Newspapers have weighed in recently on Proposition 19: in terms of support…
• San Mateo Daily Journal: “This would enable people in high cost areas to move more easily, opening up room for new residents to the area.”
• The San Diego Union-Tribune: “While critics see this as a gift to the wealthy elderly, the great majority of older homeowners are middle-income, not rich. Allowing them (as well as disabled homeowners and wildfire or disaster victims) to downsize without suffering a huge property tax hit is a humane policy that helps people retire with much less financial stress. It would also promote fluidity in home sales, increasing the availability of larger homes for families with children and easing the phenomenon of Proposition 13 depressing the real estate free market by trapping empty-nesters in homes bigger than they need.”
And in opposition…
• Tahoe Daily Tribune: “It’s no secret that ballot initiatives can be confusing, but Proposition 19 takes obfuscation to a whole new level. Voters can’t be blamed if they can’t remember whether Prop. 19 is the initiative that is a massive property tax hike or the measure that actually has something good for homeowners or the initiative that has something to do with firefighting. The fact is, all three are at least somewhat true — especially the part about the big tax increase.”
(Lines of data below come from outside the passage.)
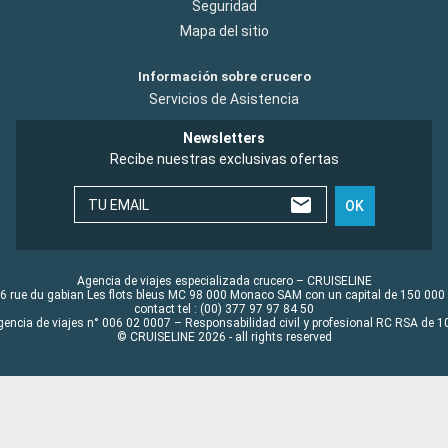
Seguridad
Mapa del sitio
Información sobre crucero
Servicios de Asistencia
Newsletters
Recibe nuestras exclusivas ofertas
TU EMAIL
OK
Agencia de viajes especializada crucero – CRUISELINE
6 rue du gabian Les flots bleus MC 98 000 Monaco SAM con un capital de 150 000
contact tel : (00) 377 97 97 84 50
gencia de viajes n° 006 02 0007 – Responsabilidad civil y profesional RC RSA de
© CRUISELINE 2026 - all rights reserved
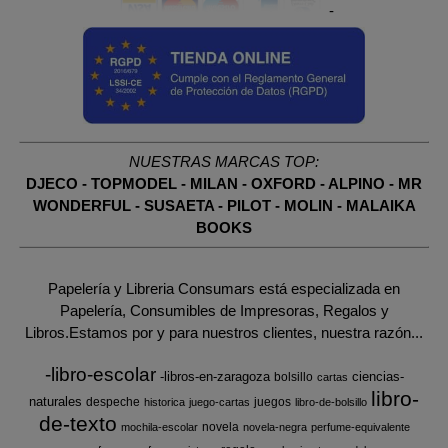
-
NUESTRAS MARCAS TOP:
DJECO
-
TOPMODEL
-
MILAN
-
OXFORD
-
ALPINO
-
MR
WONDERFUL
-
SUSAETA
-
PILOT
-
MOLIN
-
MALAIKA
BOOKS
Papelería y Libreria Consumars está especializada en
Papelería, Consumibles de Impresoras, Regalos y
Libros.Estamos por y para nuestros clientes, nuestra razón...
-libro-escolar
-libros-en-zaragoza
ciencias-
bolsillo
cartas
libro-
naturales
despeche
juegos
historica
juego-cartas
libro-de-bolsillo
de-texto
novela
mochila-escolar
novela-negra
perfume-equivalente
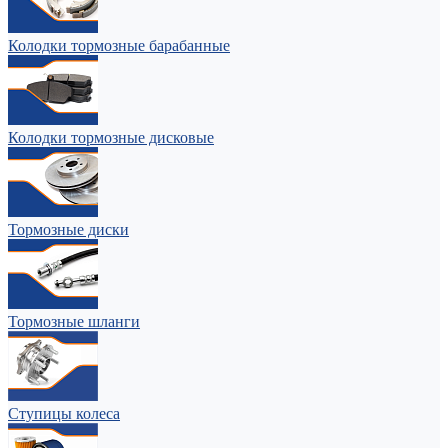
Колодки тормозные барабанные
Колодки тормозные дисковые
Тормозные диски
Тормозные шланги
Ступицы колеса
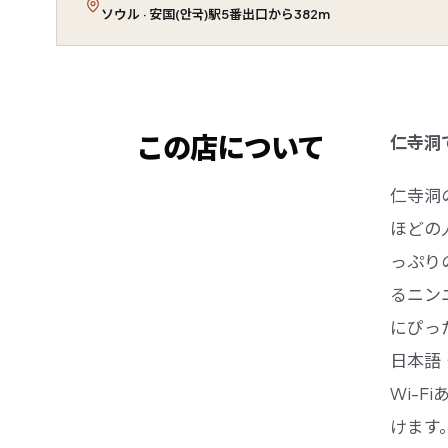
ソウル · 安国(안국)駅5番出口から382m
この店について
仁寺洞
仁寺洞
ほどの
っぷり
るニン
にぴっ
日本語
Wi-
けます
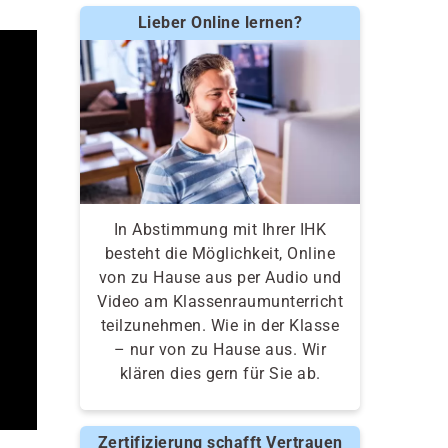
Lieber Online lernen?
In Abstimmung mit Ihrer IHK
besteht die Möglichkeit, Online
von zu Hause aus per Audio und
Video am Klassenraumunterricht
teilzunehmen. Wie in der Klasse
– nur von zu Hause aus. Wir
klären dies gern für Sie ab.
Zertifizierung schafft Vertrauen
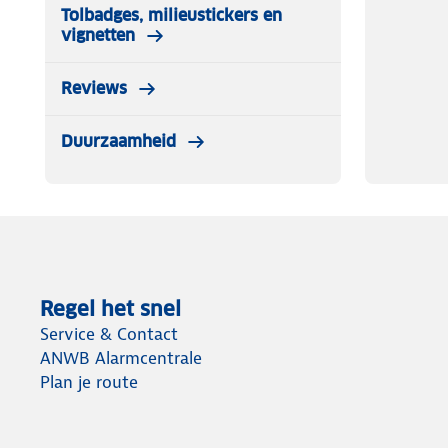
Tolbadges, milieustickers en
vignetten
Reviews
Duurzaamheid
Regel het snel
Service & Contact
ANWB Alarmcentrale
Plan je route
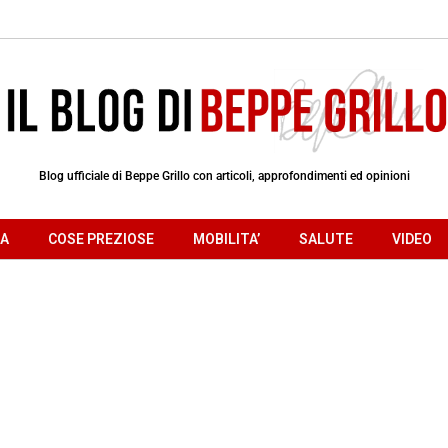
Blog ufficiale di Beppe Grillo con articoli, approfondimenti ed opinioni
RA
COSE PREZIOSE
MOBILITA’
SALUTE
VIDEO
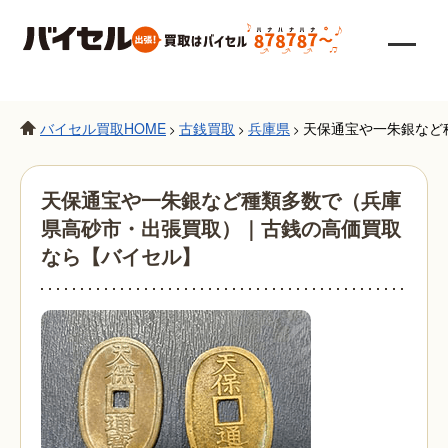
バイセル買取HOME
古銭買取
兵庫県
天保通宝や一朱銀など
>
>
>
天保通宝や一朱銀など種類多数で（兵庫
県高砂市・出張買取）｜古銭の高価買取
なら【バイセル】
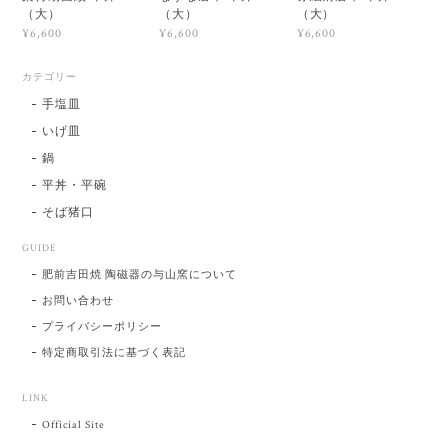
（大）
（大）
（大）
¥6,600
¥6,600
¥6,600
カテゴリー
手塩皿
いげ皿
鍋
平丼・平碗
そば猪口
GUIDE
肥前吉田焼 陶磁器の与山窯について
お問い合わせ
プライバシーポリシー
特定商取引法に基づく表記
LINK
Official Site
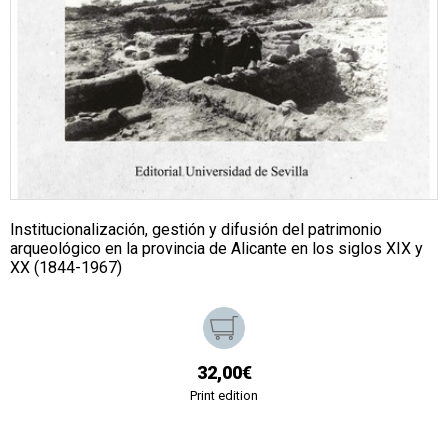
Institucionalización, gestión y difusión del patrimonio
arqueológico en la provincia de Alicante en los siglos XIX y
XX (1844-1967)
32,00€
Print edition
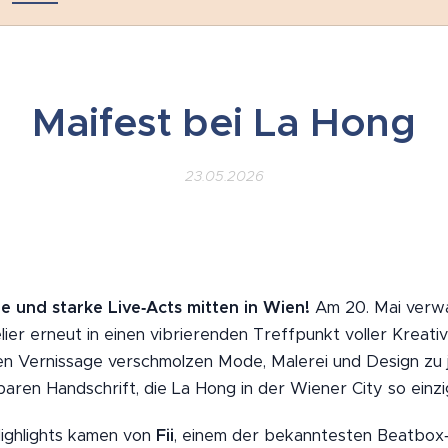
Maifest bei La Hong
23.05.2026
e und starke Live‑Acts mitten in Wien!
Am 20. Mai verw
lier erneut in einen vibrierenden Treffpunkt voller Kreativi
en Vernissage verschmolzen Mode, Malerei und Design zu 
ren Handschrift, die La Hong in der Wiener City so einzi
Highlights kamen von
Fii
, einem der bekanntesten Beatbox‑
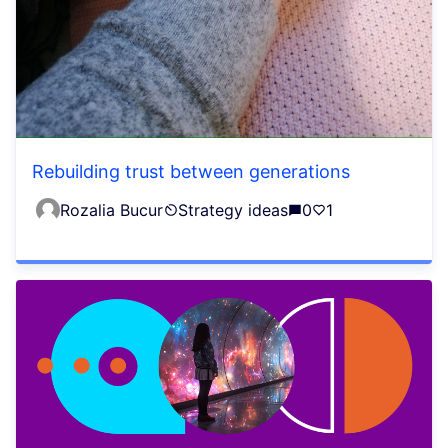
Rebuilding trust between generations
Rozalia Bucur
Strategy ideas
0
1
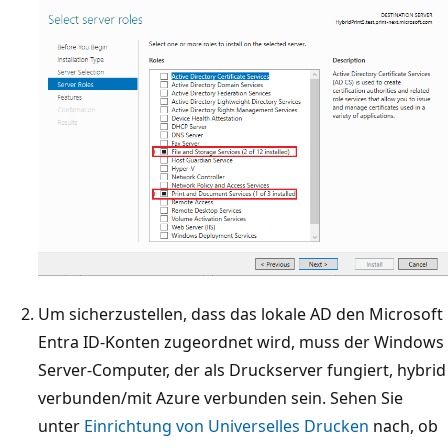
Um sicherzustellen, dass das lokale AD den Microsoft
Entra ID-Konten zugeordnet wird, muss der Windows
Server-Computer, der als Druckserver fungiert, hybrid
verbunden/mit Azure verbunden sein. Sehen Sie
unter
Einrichtung von Universelles Drucken
nach, ob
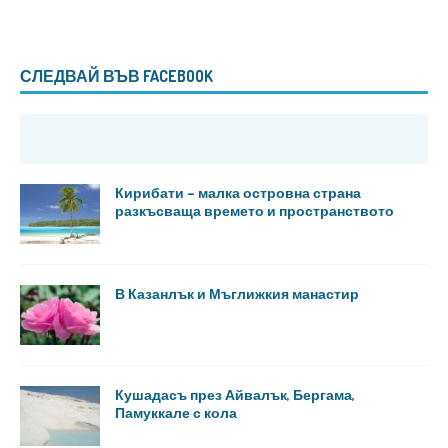
СЛЕДВАЙ ВЪВ FACEBOOK
Кирибати – малка островна страна
разкъсваща времето и пространството
В Казанлък и Мъглижкия манастир
Кушадасъ през Айвалък, Бергама,
Памуккале с кола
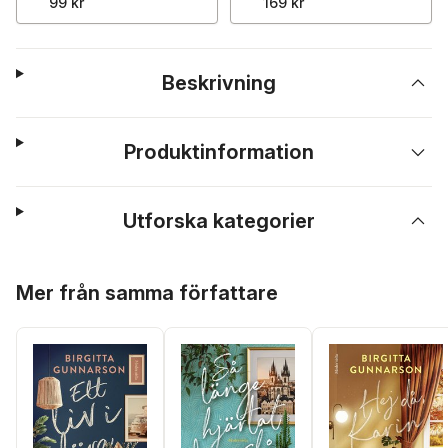
99 kr
169 kr
Beskrivning
Produktinformation
Utforska kategorier
Hoppa över listan
Mer från samma författare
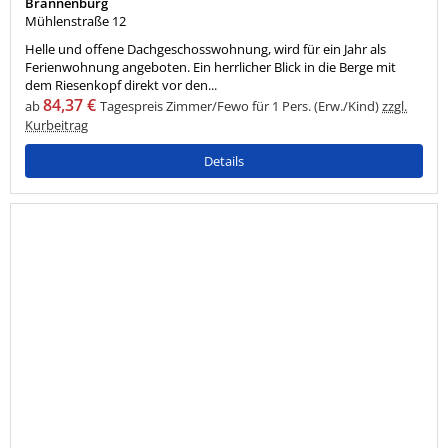
Brannenburg
Mühlenstraße 12
Helle und offene Dachgeschosswohnung, wird für ein Jahr als
Ferienwohnung angeboten. Ein herrlicher Blick in die Berge mit
dem Riesenkopf direkt vor den...
84,37 €
ab
Tagespreis Zimmer/Fewo für 1 Pers. (Erw./Kind)
zzgl.
Kurbeitrag
Details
• Mercury News & East Bay Times Editorial Boards: “Prop. 19 merely plugs one hole in the state’s porous property tax laws while creating another. It’s time for holistic reform that simplifies the system and makes it more equitable. This isn’t it. The longer a person had owned their current home, and already benefited from inordinately low tax bills due to Prop. 13, the greater the tax break on the new property. And those who downsize would often be competing with first-time buyers for more-affordable smaller homes. The real reform would be to abolish the tax-transfer program, not expand it.”
• The Bakersfield Californian Editorial Board: “Proposition 19 is another do-over on the ballot. Two years ago, the real estate industry spent $13 million on a similar initiative campaign to expand the program statewide and enhance the benefit for eligible homeowners. Sixty percent of voters rejected the initiative.”
• Los Angeles Times Editorial Board: “But Proposition 19 would just expand the inequities in California’s property tax system. It would grossly benefit those who were lucky enough to buy a home years ago and hold onto it as values skyrocketed. It would give them a huge tax break and greater buying power in an already expensive real estate market. It would skew tax breaks further away from people who don’t own a home or who may be struggling to buy one.”
• San Francisco Chronicle Editorial Board: “[Proposition 19] is still a flawed package, designed to rev up home sales that benefit real estate agents who could reap more in commissions. It favors one narrow segment of the tax-paying public but does nothing for the rest of the state’s home buyers. The measure shows the convoluted extremes that California’s tangled property tax system produces.”
Whichever way you see it, it’s fairly clear that Proposition 19 is a billion-dollar tax increase on families. It limits one of the best tools parents have to help their children — the right, enshrined in California’s Constitution since 1986, to pass their home and other property on without any increase in property taxes, as a Proposition 19 parent to child transfer.
On the other hand, Proposition 19 still allows residents to avoid property tax reassessment, as long as families move into inherited property inside 12 months, and only as a primary residence.
California beneficiaries inheriting property from parents can still work with trust lenders to get a loan to a trust
uyout co-beneficiaries with a transfer of property between siblings. Beneficiaries can always take advantage of a property tax transfer — in other words, transfer parents’ property taxes to themselves under Prop 19, what used to be Prop 58… and keep parents property taxes after inheriting property, and inheriting property taxes, for as long as they live in their inherited home… as a standard Proposition 19 parent to child transfer or parent to child exclusion from current property tax rates.Moreover, Prop 19 will in fact generate additional property tax revenue, that will supposedly be put to good use in the state of California. So, it cuts both ways.